Finding new and meaningful hobbies can help you maintain a sense of purpose and keep you engaged throughout the course of your life. Evidence shows that people who engage in hobbies and leisure and social activities are happier, experience less depression, and real longer.

Mindfulness is about acceptance and living in the moment by focusing on the present. Practicing mindfulness has many proven health benefits that can help you age better, including : improved focusbetter memorylower stressimproved emotional reactionrelationship satisfactionincreased immune functioningTo practice mindfulness, try : meditationyogatai chicoloring

Drinking enough water helps keep you regular and improves your energy levels and brain function. Coincidentally, it’s also been provenTrusted Source to help keep skin healthier and reduce signs of aging. How much water you should drink depends on : your thirstyour activity levelhow often you urinate and move your bowelshow much you sweatyour genderSpeak to a doctor if you have questions or concerns about your water intake.

Not taking care of your teeth not only ages your smile, but also puts you at risk for gum disease, which has been linked to heart disease, stroke, and bacterial pneumonia. Along with proper oral care, it’s important to see a dentist regularly. According to the American Dental Association, a dentist can spot signs of nutritional deficiencies, contagion, cancer, and other illnesses, such as diabetes. They recommend brushing twice a day, flossing once a day, and using a mouth rinse.
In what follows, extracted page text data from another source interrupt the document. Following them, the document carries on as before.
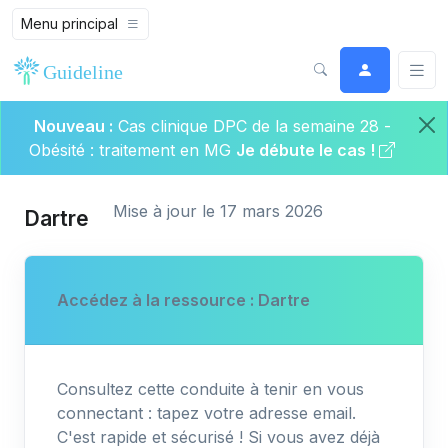
Menu principal
Nouveau :
Cas clinique DPC de la semaine 28 -
Obésité : traitement en MG
Je débute le cas !
Mise à jour le 17 mars 2026
Dartre
Accédez à la ressource : Dartre
Consultez cette conduite à tenir en vous
connectant : tapez votre adresse email.
C'est rapide et sécurisé ! Si vous avez déjà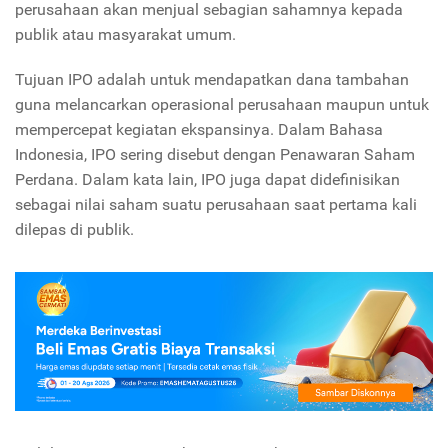
perusahaan akan menjual sebagian sahamnya kepada
publik atau masyarakat umum.
Tujuan IPO adalah untuk mendapatkan dana tambahan
guna melancarkan operasional perusahaan maupun untuk
mempercepat kegiatan ekspansinya. Dalam Bahasa
Indonesia, IPO sering disebut dengan Penawaran Saham
Perdana. Dalam kata lain, IPO juga dapat didefinisikan
sebagai nilai saham suatu perusahaan saat pertama kali
dilepas di publik.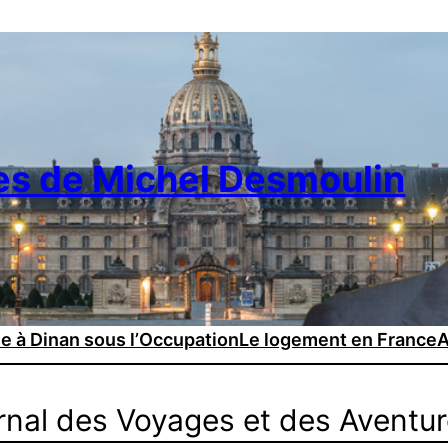
es de Michel Desmoulin
ie à Dinan sous l’Occupation
Le logement en France
A
rnal des Voyages et des Aventur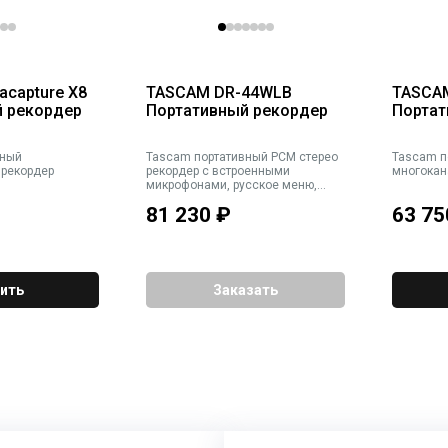
acapture X8
TASCAM DR-44WLB
TASCAM
й рекордер
Портативный рекордер
Портат
Tascam портативный PCM стерео
Tascam портативный
 рекордер
рекордер с встроенными
многокан
микрофонами, русское меню,
WAV/MP3/Broadcast Wav (BWF), с
81 230
₽
63 75
возмохностью подключения
дополнительных 2-х внешних
микрофонов сфантомным
питанием 48В, цвет чёрный
ить
Заказать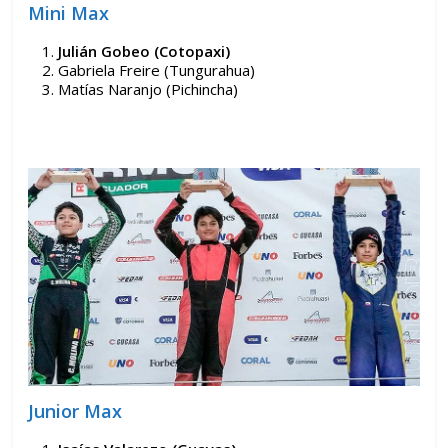
Mini Max
Julián Gobeo (Cotopaxi)
Gabriela Freire (Tungurahua)
Matías Naranjo (Pichincha)
Junior Max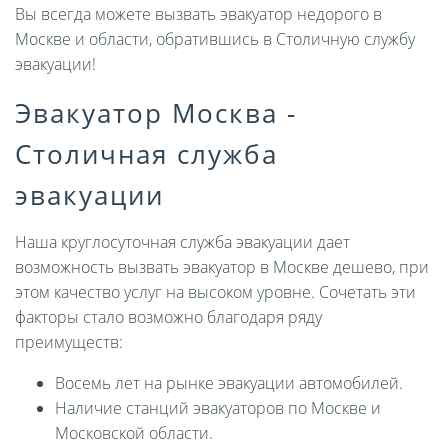
Вы всегда можете вызвать эвакуатор недорого в
Москве и области, обратившись в Столичную службу
эвакуации!
Эвакуатор Москва -
Столичная служба
эвакуации
Наша круглосуточная служба эвакуации дает
возможность вызвать эвакуатор в Москве дешево, при
этом качество услуг на высоком уровне. Сочетать эти
факторы стало возможно благодаря ряду
преимуществ:
Восемь лет на рынке эвакуации автомобилей.
Наличие станций эвакуаторов по Москве и
Московской области.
Seeing a doctor regularly can help the doctor find problems early or even before they start. How often you see a doctor depends on your age, lifestyle, family history, and existing conditions. Ask your doctor how often you should go in for checkups and screening contrôles as you age. Also, see a doctor anytime you experience concerning symptoms.

Though aging is inevitable, some people find it difficult to deal with the changes that come with getting older. If you’re worried about your health, are having dysfonctionnement feeling positive about aging, or worry that you’re not aging well it’s important to reach out for help. Talk to someone you trust, such as a family member or close friend. Professional help is also available through a doctor or a counselor.

Aging gracefully is more about being saine and happy than keeping wrinkles at bay. Maintain a healthy lifestyle, surround yourself with people you love, and do things that bring you joy. It’s natural to worry about the défis that aging can bring, so don’t hesitate to speak to someone about your concerns.